YOUR TASK: Report the count of lines containing the word "dialog" in these records, with no other text.

(Dataset entries)
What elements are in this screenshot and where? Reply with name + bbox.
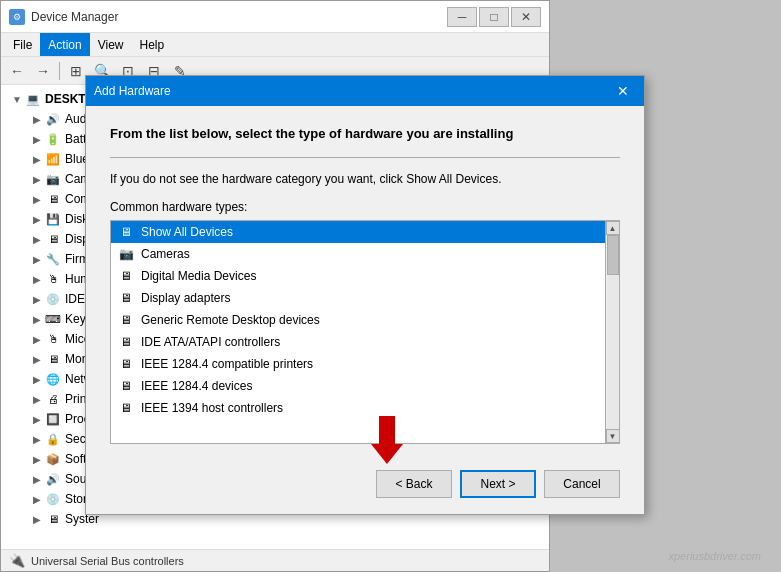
ieee-devices-icon: 🖥 — [117, 377, 135, 395]
list-label: Common hardware types: — [110, 200, 620, 214]
storage-icon: 💿 — [45, 491, 61, 507]
next-button[interactable]: Next > — [460, 470, 536, 498]
dialog-title-bar: Add Hardware ✕ — [86, 76, 644, 106]
generic-remote-icon: 🖥 — [117, 311, 135, 329]
bluetooth-icon: 📶 — [45, 151, 61, 167]
tree-expand-disk: ▶ — [29, 214, 45, 225]
status-text: Universal Serial Bus controllers — [31, 555, 184, 567]
network-icon: 🌐 — [45, 371, 61, 387]
list-scrollbar[interactable]: ▲ ▼ — [605, 221, 619, 443]
show-all-icon: 🖥 — [117, 223, 135, 241]
usb-icon: 🔌 — [9, 553, 25, 569]
security-icon: 🔒 — [45, 431, 61, 447]
hardware-list[interactable]: 🖥 Show All Devices 📷 Cameras 🖥 Digital M… — [111, 221, 605, 443]
minimize-button[interactable]: ─ — [447, 7, 477, 27]
list-item-label: IEEE 1394 host controllers — [141, 401, 283, 415]
tree-expand-monit: ▶ — [29, 354, 45, 365]
list-item-ieee-printers[interactable]: 🖥 IEEE 1284.4 compatible printers — [111, 353, 605, 375]
tree-expand-huma: ▶ — [29, 274, 45, 285]
menu-file[interactable]: File — [5, 33, 40, 56]
firmware-icon: 🔧 — [45, 251, 61, 267]
list-item-show-all[interactable]: 🖥 Show All Devices — [111, 221, 605, 243]
scroll-up-arrow[interactable]: ▲ — [606, 221, 620, 235]
scrollbar-track[interactable] — [607, 235, 619, 429]
tree-expand-audio: ▶ — [29, 114, 45, 125]
dialog-body: From the list below, select the type of … — [86, 106, 644, 460]
tree-expand-storag: ▶ — [29, 494, 45, 505]
list-item-label: Display adapters — [141, 291, 230, 305]
list-item-label: Generic Remote Desktop devices — [141, 313, 320, 327]
list-item-label: Cameras — [141, 247, 190, 261]
monitor-icon: 🖥 — [45, 351, 61, 367]
audio-icon: 🔊 — [45, 111, 61, 127]
toolbar-separator-1 — [59, 62, 60, 80]
add-hardware-dialog: Add Hardware ✕ From the list below, sele… — [85, 75, 645, 515]
menu-view[interactable]: View — [90, 33, 132, 56]
tree-expand-bluet: ▶ — [29, 154, 45, 165]
tree-expand-print: ▶ — [29, 394, 45, 405]
watermark: xperiusbdriver.com — [668, 550, 761, 562]
list-item-label: IEEE 1284.4 compatible printers — [141, 357, 313, 371]
device-manager-icon: ⚙ — [9, 9, 25, 25]
ide-icon: 💿 — [45, 291, 61, 307]
dialog-title: Add Hardware — [94, 84, 171, 98]
display-adapters-icon: 🖥 — [117, 289, 135, 307]
list-item-label: Show All Devices — [141, 225, 233, 239]
list-item-generic-remote[interactable]: 🖥 Generic Remote Desktop devices — [111, 309, 605, 331]
toolbar-forward[interactable]: → — [31, 60, 55, 82]
hid-icon: 🖱 — [45, 271, 61, 287]
title-bar-left: ⚙ Device Manager — [9, 9, 118, 25]
dialog-close-button[interactable]: ✕ — [610, 81, 636, 101]
dialog-title-controls: ✕ — [610, 81, 636, 101]
keyboard-icon: ⌨ — [45, 311, 61, 327]
hardware-list-container: 🖥 Show All Devices 📷 Cameras 🖥 Digital M… — [110, 220, 620, 444]
scrollbar-thumb[interactable] — [607, 235, 619, 275]
print-icon: 🖨 — [45, 391, 61, 407]
title-controls: ─ □ ✕ — [447, 7, 541, 27]
list-item-cameras[interactable]: 📷 Cameras — [111, 243, 605, 265]
mouse-icon: 🖱 — [45, 331, 61, 347]
dialog-footer: < Back Next > Cancel — [86, 460, 644, 514]
tree-expand-ide: ▶ — [29, 294, 45, 305]
menu-help[interactable]: Help — [132, 33, 173, 56]
window-title: Device Manager — [31, 10, 118, 24]
tree-expand-cam: ▶ — [29, 174, 45, 185]
list-item-label: Digital Media Devices — [141, 269, 256, 283]
processor-icon: 🔲 — [45, 411, 61, 427]
list-item-ieee-devices[interactable]: 🖥 IEEE 1284.4 devices — [111, 375, 605, 397]
tree-expand-batter: ▶ — [29, 134, 45, 145]
list-item-digital-media[interactable]: 🖥 Digital Media Devices — [111, 265, 605, 287]
tree-expand-root: ▼ — [9, 94, 25, 105]
menu-action[interactable]: Action — [40, 33, 89, 56]
back-button[interactable]: < Back — [376, 470, 452, 498]
tree-expand-firm: ▶ — [29, 254, 45, 265]
tree-expand-netw: ▶ — [29, 374, 45, 385]
tree-expand-keyb: ▶ — [29, 314, 45, 325]
cameras-icon: 📷 — [117, 245, 135, 263]
disk-icon: 💾 — [45, 211, 61, 227]
close-button[interactable]: ✕ — [511, 7, 541, 27]
tree-expand-sound: ▶ — [29, 474, 45, 485]
list-item-ide-atapi[interactable]: 🖥 IDE ATA/ATAPI controllers — [111, 331, 605, 353]
status-bar: 🔌 Universal Serial Bus controllers — [1, 549, 549, 571]
dialog-heading: From the list below, select the type of … — [110, 126, 620, 141]
maximize-button[interactable]: □ — [479, 7, 509, 27]
cancel-button[interactable]: Cancel — [544, 470, 620, 498]
list-item-label: IDE ATA/ATAPI controllers — [141, 335, 280, 349]
toolbar-back[interactable]: ← — [5, 60, 29, 82]
list-item-ieee-host[interactable]: 🖥 IEEE 1394 host controllers — [111, 397, 605, 419]
system-icon: 🖥 — [45, 511, 61, 527]
tree-expand-proc: ▶ — [29, 414, 45, 425]
tree-expand-disp: ▶ — [29, 234, 45, 245]
tree-expand-securi: ▶ — [29, 434, 45, 445]
ieee-host-icon: 🖥 — [117, 399, 135, 417]
tree-expand-comp: ▶ — [29, 194, 45, 205]
menu-bar: File Action View Help — [1, 33, 549, 57]
camera-icon: 📷 — [45, 171, 61, 187]
scroll-down-arrow[interactable]: ▼ — [606, 429, 620, 443]
sound-icon: 🔊 — [45, 471, 61, 487]
list-item-display-adapters[interactable]: 🖥 Display adapters — [111, 287, 605, 309]
title-bar: ⚙ Device Manager ─ □ ✕ — [1, 1, 549, 33]
dialog-info-text: If you do not see the hardware category … — [110, 172, 620, 186]
ide-atapi-icon: 🖥 — [117, 333, 135, 351]
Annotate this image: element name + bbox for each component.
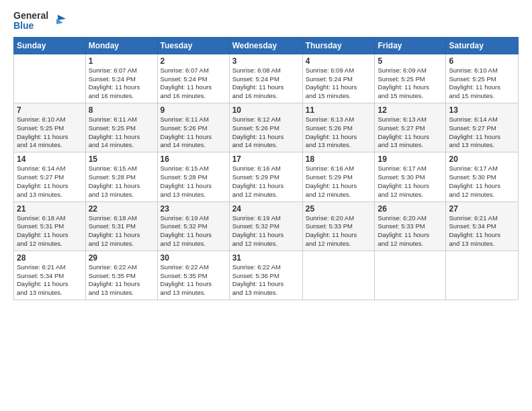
- logo: General Blue: [13, 11, 66, 32]
- calendar-cell: 31Sunrise: 6:22 AM Sunset: 5:36 PM Dayli…: [229, 250, 302, 300]
- day-info: Sunrise: 6:21 AM Sunset: 5:34 PM Dayligh…: [449, 214, 515, 248]
- calendar-cell: 25Sunrise: 6:20 AM Sunset: 5:33 PM Dayli…: [302, 201, 375, 250]
- day-number: 24: [232, 204, 300, 214]
- calendar-cell: 22Sunrise: 6:18 AM Sunset: 5:31 PM Dayli…: [85, 201, 157, 250]
- calendar-cell: 24Sunrise: 6:19 AM Sunset: 5:32 PM Dayli…: [229, 201, 302, 250]
- day-number: 6: [449, 56, 515, 66]
- day-info: Sunrise: 6:20 AM Sunset: 5:33 PM Dayligh…: [306, 214, 372, 248]
- day-number: 22: [89, 204, 154, 214]
- logo-text: General Blue: [13, 11, 66, 32]
- calendar-cell: 23Sunrise: 6:19 AM Sunset: 5:32 PM Dayli…: [157, 201, 229, 250]
- day-info: Sunrise: 6:15 AM Sunset: 5:28 PM Dayligh…: [89, 165, 154, 199]
- day-number: 17: [232, 154, 300, 164]
- calendar-cell: 7Sunrise: 6:10 AM Sunset: 5:25 PM Daylig…: [14, 103, 86, 152]
- calendar-cell: 8Sunrise: 6:11 AM Sunset: 5:25 PM Daylig…: [85, 103, 157, 152]
- calendar-cell: 3Sunrise: 6:08 AM Sunset: 5:24 PM Daylig…: [229, 54, 302, 103]
- calendar-week-row: 7Sunrise: 6:10 AM Sunset: 5:25 PM Daylig…: [14, 103, 519, 152]
- day-number: 27: [449, 204, 515, 214]
- day-info: Sunrise: 6:09 AM Sunset: 5:25 PM Dayligh…: [378, 66, 443, 101]
- calendar-cell: 9Sunrise: 6:11 AM Sunset: 5:26 PM Daylig…: [157, 103, 229, 152]
- calendar-cell: 2Sunrise: 6:07 AM Sunset: 5:24 PM Daylig…: [157, 54, 229, 103]
- day-info: Sunrise: 6:18 AM Sunset: 5:31 PM Dayligh…: [89, 214, 154, 248]
- day-info: Sunrise: 6:17 AM Sunset: 5:30 PM Dayligh…: [378, 165, 443, 199]
- day-info: Sunrise: 6:11 AM Sunset: 5:25 PM Dayligh…: [89, 116, 154, 150]
- calendar-cell: 1Sunrise: 6:07 AM Sunset: 5:24 PM Daylig…: [85, 54, 157, 103]
- weekday-header: Monday: [85, 37, 157, 54]
- day-number: 20: [449, 154, 515, 164]
- day-info: Sunrise: 6:13 AM Sunset: 5:26 PM Dayligh…: [306, 116, 372, 150]
- day-number: 16: [161, 154, 226, 164]
- svg-marker-0: [58, 15, 66, 20]
- day-info: Sunrise: 6:13 AM Sunset: 5:27 PM Dayligh…: [378, 116, 443, 150]
- calendar-cell: 15Sunrise: 6:15 AM Sunset: 5:28 PM Dayli…: [85, 152, 157, 201]
- calendar-cell: 26Sunrise: 6:20 AM Sunset: 5:33 PM Dayli…: [375, 201, 446, 250]
- calendar-week-row: 1Sunrise: 6:07 AM Sunset: 5:24 PM Daylig…: [14, 54, 519, 103]
- page: General Blue SundayMondayTuesdayWednesda…: [0, 0, 532, 411]
- day-info: Sunrise: 6:21 AM Sunset: 5:34 PM Dayligh…: [17, 263, 83, 298]
- calendar-cell: 28Sunrise: 6:21 AM Sunset: 5:34 PM Dayli…: [14, 250, 86, 300]
- day-info: Sunrise: 6:07 AM Sunset: 5:24 PM Dayligh…: [89, 66, 154, 101]
- day-number: 15: [89, 154, 154, 164]
- day-info: Sunrise: 6:19 AM Sunset: 5:32 PM Dayligh…: [232, 214, 300, 248]
- day-number: 30: [161, 253, 226, 263]
- day-number: 2: [161, 56, 226, 66]
- day-number: 10: [232, 105, 300, 115]
- calendar-week-row: 28Sunrise: 6:21 AM Sunset: 5:34 PM Dayli…: [14, 250, 519, 300]
- logo-bird-icon: [51, 13, 66, 28]
- day-number: 28: [17, 253, 83, 263]
- calendar-week-row: 21Sunrise: 6:18 AM Sunset: 5:31 PM Dayli…: [14, 201, 519, 250]
- day-info: Sunrise: 6:09 AM Sunset: 5:24 PM Dayligh…: [306, 66, 372, 101]
- calendar-cell: 13Sunrise: 6:14 AM Sunset: 5:27 PM Dayli…: [446, 103, 519, 152]
- calendar-cell: 16Sunrise: 6:15 AM Sunset: 5:28 PM Dayli…: [157, 152, 229, 201]
- calendar-cell: 19Sunrise: 6:17 AM Sunset: 5:30 PM Dayli…: [375, 152, 446, 201]
- calendar-cell: 18Sunrise: 6:16 AM Sunset: 5:29 PM Dayli…: [302, 152, 375, 201]
- calendar-cell: 12Sunrise: 6:13 AM Sunset: 5:27 PM Dayli…: [375, 103, 446, 152]
- day-number: 5: [378, 56, 443, 66]
- day-number: 26: [378, 204, 443, 214]
- day-info: Sunrise: 6:16 AM Sunset: 5:29 PM Dayligh…: [232, 165, 300, 199]
- day-info: Sunrise: 6:07 AM Sunset: 5:24 PM Dayligh…: [161, 66, 226, 101]
- day-info: Sunrise: 6:10 AM Sunset: 5:25 PM Dayligh…: [449, 66, 515, 101]
- day-number: 18: [306, 154, 372, 164]
- calendar-cell: [14, 54, 86, 103]
- calendar-header-row: SundayMondayTuesdayWednesdayThursdayFrid…: [14, 37, 519, 54]
- day-info: Sunrise: 6:08 AM Sunset: 5:24 PM Dayligh…: [232, 66, 300, 101]
- calendar-cell: 29Sunrise: 6:22 AM Sunset: 5:35 PM Dayli…: [85, 250, 157, 300]
- day-info: Sunrise: 6:19 AM Sunset: 5:32 PM Dayligh…: [161, 214, 226, 248]
- day-number: 13: [449, 105, 515, 115]
- calendar-cell: [375, 250, 446, 300]
- day-info: Sunrise: 6:22 AM Sunset: 5:35 PM Dayligh…: [89, 263, 154, 298]
- weekday-header: Friday: [375, 37, 446, 54]
- day-info: Sunrise: 6:22 AM Sunset: 5:36 PM Dayligh…: [232, 263, 300, 298]
- calendar-cell: 30Sunrise: 6:22 AM Sunset: 5:35 PM Dayli…: [157, 250, 229, 300]
- calendar-cell: [302, 250, 375, 300]
- calendar-cell: 17Sunrise: 6:16 AM Sunset: 5:29 PM Dayli…: [229, 152, 302, 201]
- day-number: 21: [17, 204, 83, 214]
- weekday-header: Tuesday: [157, 37, 229, 54]
- day-info: Sunrise: 6:18 AM Sunset: 5:31 PM Dayligh…: [17, 214, 83, 248]
- day-number: 8: [89, 105, 154, 115]
- day-number: 1: [89, 56, 154, 66]
- day-info: Sunrise: 6:11 AM Sunset: 5:26 PM Dayligh…: [161, 116, 226, 150]
- calendar-cell: [446, 250, 519, 300]
- calendar-cell: 11Sunrise: 6:13 AM Sunset: 5:26 PM Dayli…: [302, 103, 375, 152]
- calendar-cell: 6Sunrise: 6:10 AM Sunset: 5:25 PM Daylig…: [446, 54, 519, 103]
- day-number: 23: [161, 204, 226, 214]
- calendar-cell: 5Sunrise: 6:09 AM Sunset: 5:25 PM Daylig…: [375, 54, 446, 103]
- header: General Blue: [13, 11, 519, 32]
- day-info: Sunrise: 6:15 AM Sunset: 5:28 PM Dayligh…: [161, 165, 226, 199]
- day-info: Sunrise: 6:14 AM Sunset: 5:27 PM Dayligh…: [17, 165, 83, 199]
- day-number: 19: [378, 154, 443, 164]
- day-info: Sunrise: 6:17 AM Sunset: 5:30 PM Dayligh…: [449, 165, 515, 199]
- day-number: 31: [232, 253, 300, 263]
- calendar-cell: 14Sunrise: 6:14 AM Sunset: 5:27 PM Dayli…: [14, 152, 86, 201]
- day-number: 11: [306, 105, 372, 115]
- day-info: Sunrise: 6:10 AM Sunset: 5:25 PM Dayligh…: [17, 116, 83, 150]
- calendar-week-row: 14Sunrise: 6:14 AM Sunset: 5:27 PM Dayli…: [14, 152, 519, 201]
- calendar-cell: 10Sunrise: 6:12 AM Sunset: 5:26 PM Dayli…: [229, 103, 302, 152]
- day-info: Sunrise: 6:16 AM Sunset: 5:29 PM Dayligh…: [306, 165, 372, 199]
- calendar-table: SundayMondayTuesdayWednesdayThursdayFrid…: [13, 37, 519, 300]
- calendar-cell: 27Sunrise: 6:21 AM Sunset: 5:34 PM Dayli…: [446, 201, 519, 250]
- day-number: 3: [232, 56, 300, 66]
- weekday-header: Thursday: [302, 37, 375, 54]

EXPECTED ANSWER: 9